If you have to deliver brochures after school, to save up money to buy the bike that you’ve had your eye on for a long time, you wouldn’t put too much effort into complaining your brother’s room is bigger than yours.
Yes, it was a fact that your brother’s room was bigger than yours but it was just a room, not a big deal. You were more interested in dreaming of the bike, that shining brand new bike which would be yours one day.
Well, that’s the theory. That was my generation’s dream, Penny’s generation has different dreams I am sure.
I won’t let my Penny fall into the same hole as Ian. She should learn how to get along with her stepfather. Tolerance is good for everybody’s character.
Forty five minutes later I met up with Penny. She was all packed and ready to go. Joy’s tears didn’t soften her heart.
I told Penny the story that Ian had told me, word for word, hoping that it would have the same impact on her as it had on me.
“He obviously never had to deal with a stepfather, what a moron. I would give up everything to get mum off my back.”
“You don’t think Ian is a poor unloved child?”
“Oh please, a loving mother is suffocating.
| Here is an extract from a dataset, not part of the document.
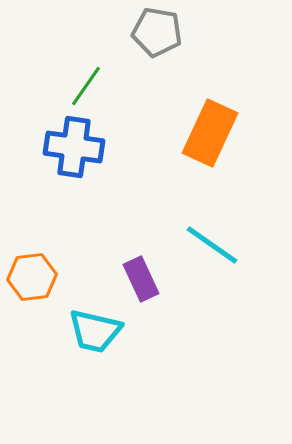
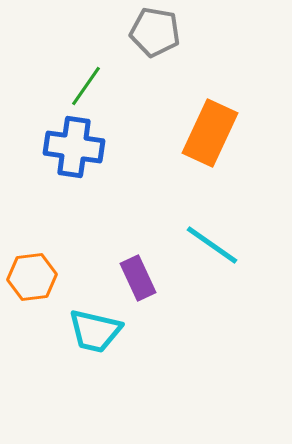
gray pentagon: moved 2 px left
purple rectangle: moved 3 px left, 1 px up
Ian is a fool and I would love to be in his shoes. Do you know how frustrated I am with mum?”
“Would you like me to talk to your mum? Ask her to give you some space?”
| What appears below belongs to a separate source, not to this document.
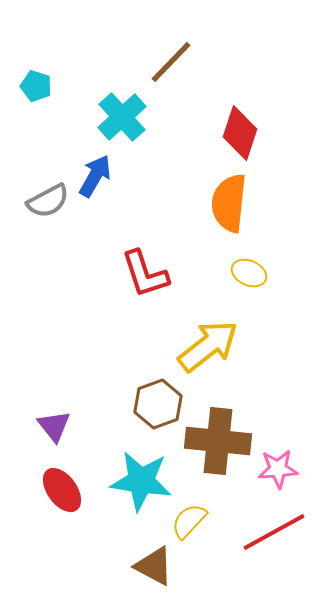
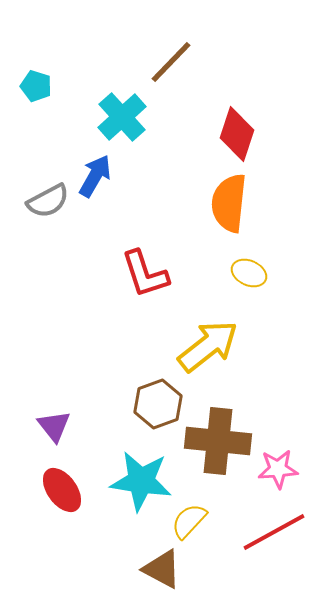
red diamond: moved 3 px left, 1 px down
brown triangle: moved 8 px right, 3 px down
“I don’t think she knows how.”
“No one teaches parents how to behave with their children. Parents try their own ways, sometimes it doesn’t work. Most parents try very hard to be good parents and that’s not an easy task.
No matter what or why, most of us only see what we don’t have and ignore what we have.
Ian has everything. He had nothing to complain about so he chose to complain about his mother focussing on his brother, not him. It destroyed him! That was his choice.
His mother chose to look after the weaker son, that was her choice.
We all have choices in our lives. If one chooses to be happy, wherever one goes, one stays happy. If one chooses to be miserable, wherever one goes, one is miserable.”
For the first time ever since our marriage broke up, Joy and I sat with Penny and talked for a long while. No one yelled, pointed the finger or was angry. We communicated the way we were never able to, we listened to what the others had to say, we finally found that the others were actually quite reasonable to talk to.
Penny was most apologetic for changing her mind and not following me back to Melbourne. I didn’t let on too much that I was disappointed. Joy was more than relieved.
I thanked Ian in my heart that he taught me a lesson. If only I had learnt it earlier, my life would be a different story.
Joy hugged me when I was ready to leave. That trip softened the feelings between Joy and Penny as well as Joy and I. I guess we all learnt something from another’s misery.
Before I closed the car door and drove away, Joy bent over and said “Ian loves to tell stories to strangers. He wants to shock people, after all that’s his way to pass time. In fact, I know his mother, I’m playing tennis with her tomorrow.